5 out of 5 stars Breaking Down the Monetary Dichotomy   December 4, 2005
 5 out of 6 found this review helpful

Von Mises' "The Theory of Money and Credit" is a great work in theoretical economics. Its key insight is that money has an influence on the real economy.

Monetary financing of deficits leads to inflation, but this inflation is never proportional, that is variations in the money supply produce variations in relative prices and therefore have distributional consequences.

MV = PT is an identity. The 'V' reflects the money demand of individuals for whom a $ has a subjective value. What happens to PT is dependent on who how the new money will ripple through the economic system. Every change in the amount of money is different. Apart from subjective factors the velocity of circulation will depend on trends in population growth, the division of labour and financial innovation all of these tending to accelerate it over time.

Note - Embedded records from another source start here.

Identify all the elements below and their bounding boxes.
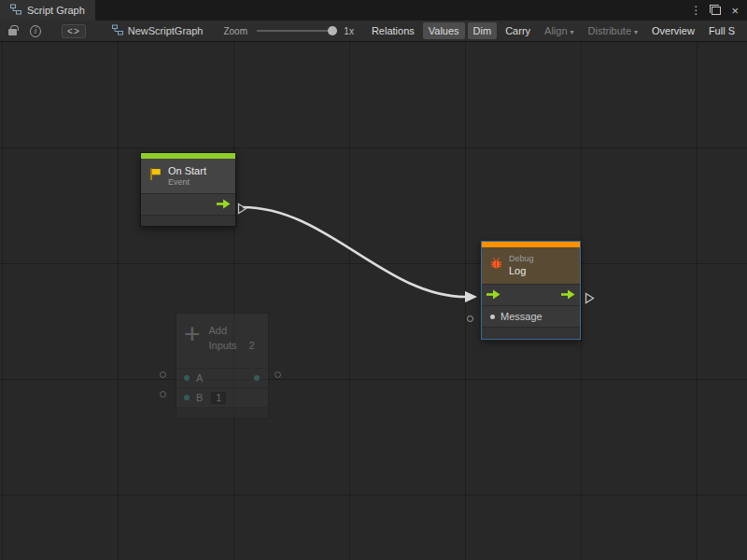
toolbar-button-dim[interactable]: Dim (468, 22, 498, 39)
on-start-footer (141, 215, 235, 226)
toolbar-button-align[interactable]: Align▾ (539, 22, 579, 39)
toolbar-button-distribute[interactable]: Distribute▾ (583, 22, 643, 39)
graph-name-group[interactable]: NewScriptGraph (112, 24, 204, 37)
script-graph-window: Script Graph ⋮ × i <> NewScriptGraph Zoo… (0, 0, 747, 560)
plus-icon: + (184, 322, 201, 346)
node-title: On Start (168, 164, 206, 177)
tab-title: Script Graph (27, 5, 85, 16)
close-icon[interactable]: × (731, 4, 739, 18)
value-port-dot[interactable] (184, 395, 190, 400)
message-port-dot[interactable] (490, 315, 495, 319)
graph-name-label: NewScriptGraph (128, 25, 204, 36)
ghost-port-output[interactable] (275, 371, 281, 378)
node-category: Debug (509, 254, 534, 264)
node-title: Log (509, 264, 534, 277)
maximize-icon[interactable] (712, 7, 721, 15)
info-icon[interactable]: i (30, 25, 41, 37)
edit-script-icon[interactable]: <> (62, 24, 86, 38)
ghost-port-a-input[interactable] (160, 371, 166, 378)
add-inputs-row-a[interactable]: A (176, 368, 268, 387)
on-start-header[interactable]: On Start Event (141, 159, 235, 193)
lock-icon[interactable] (8, 29, 17, 35)
distribute-label: Distribute (588, 25, 631, 36)
add-inputs-count: 2 (249, 339, 255, 354)
node-subtitle: Event (168, 177, 206, 188)
zoom-slider[interactable] (257, 30, 336, 32)
add-inputs-header: + Add Inputs 2 (176, 314, 268, 368)
align-label: Align (544, 25, 567, 36)
chevron-down-icon: ▾ (634, 28, 638, 36)
toolbar-button-values[interactable]: Values (423, 22, 465, 39)
port-b-value-field[interactable]: 1 (211, 392, 226, 404)
debug-message-input-port[interactable] (467, 315, 473, 322)
node-debug-log[interactable]: Debug Log (481, 241, 581, 340)
tab-script-graph[interactable]: Script Graph (0, 0, 95, 21)
bug-icon (489, 257, 503, 274)
add-inputs-title-line2: Inputs (209, 339, 237, 354)
zoom-slider-handle[interactable] (328, 26, 337, 35)
window-menu-icon[interactable]: ⋮ (690, 4, 701, 17)
script-graph-icon (10, 4, 21, 17)
titlebar: Script Graph ⋮ × (0, 0, 747, 21)
on-start-output-port[interactable] (237, 202, 247, 218)
zoom-label: Zoom (223, 26, 247, 36)
debug-footer (482, 327, 580, 339)
port-a-label: A (196, 372, 203, 384)
flow-arrow-icon[interactable] (217, 196, 231, 213)
add-inputs-title-line1: Add (209, 324, 255, 339)
on-start-output-row[interactable] (141, 193, 235, 215)
value-port-dot-out[interactable] (254, 375, 260, 381)
flow-arrow-out-icon[interactable] (561, 287, 575, 303)
toolbar-button-carry[interactable]: Carry (500, 22, 536, 39)
flow-arrow-in-icon[interactable] (486, 287, 500, 303)
ghost-port-b-input[interactable] (160, 391, 166, 398)
value-port-dot[interactable] (184, 375, 190, 381)
graph-file-icon (112, 24, 123, 37)
debug-output-port[interactable] (585, 291, 595, 308)
node-add-inputs-ghost[interactable]: + Add Inputs 2 A B 1 (176, 313, 269, 419)
debug-header[interactable]: Debug Log (482, 247, 580, 284)
toolbar-button-fullscreen[interactable]: Full S (703, 22, 740, 39)
zoom-value: 1x (344, 26, 354, 36)
node-on-start[interactable]: On Start Event (140, 152, 236, 227)
connection-wire (0, 42, 747, 560)
flag-icon (148, 167, 162, 185)
add-inputs-row-b[interactable]: B 1 (176, 387, 268, 407)
debug-flow-row[interactable] (482, 284, 580, 305)
debug-message-row[interactable]: Message (482, 305, 580, 327)
toolbar-button-relations[interactable]: Relations (366, 22, 420, 39)
graph-toolbar: i <> NewScriptGraph Zoom 1x Relations Va… (0, 21, 747, 42)
port-b-label: B (196, 392, 203, 403)
add-inputs-footer (176, 407, 268, 418)
message-port-label: Message (500, 311, 543, 322)
toolbar-button-overview[interactable]: Overview (646, 22, 700, 39)
graph-canvas[interactable]: On Start Event (0, 42, 747, 560)
window-controls: ⋮ × (682, 0, 747, 21)
chevron-down-icon: ▾ (571, 28, 574, 36)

A key price in any economy is the real interest rate. Within a stable monetary framework these would reflect time preference and the (perceived) profitability of investments. By artificially reducing the rate of interest investment booms are provoked by making longer processes of production seem more profitable than they are and when finally because of a intolerantly high rate of inflation the monetary growth is halted a sharp recession occurs, in which firms go bust and the some investments are liquidated. Hence business cycles.

In essence it a manifesto for sound-money which in Mises' view amounts to adopting the gold standard. Inflationary deficit finance is dishonest and arbitrary on people's incomes and should be replaced by explicit taxation.






4 out of 5 stars YOU DON'T WANT TO SPEED READ THIS ONE   July 18, 2002
 41 out of 47 found this review helpful

I am a BIG fan of Ludwig von Mises. I am aware of what his great contributions are to the science of Economics. All free-market believers are indebted to him for his work. That is precisely why I bought a copy of his Theory of Money and Credit.

I found it VERY DIFFICULT to read, even with a dictionary in hand. So much so that I never finished it. And this even though I have read Rothbard's classic "America's Great Depression" twice.

Admittedly, von Mises wrote the original in German (I think), and translating technical material from another language may be quite difficult.

I give von Mises 5 stars for his Theory, (which really isn't a theory, but FACT). But I must subtract one star for it's lack of readability.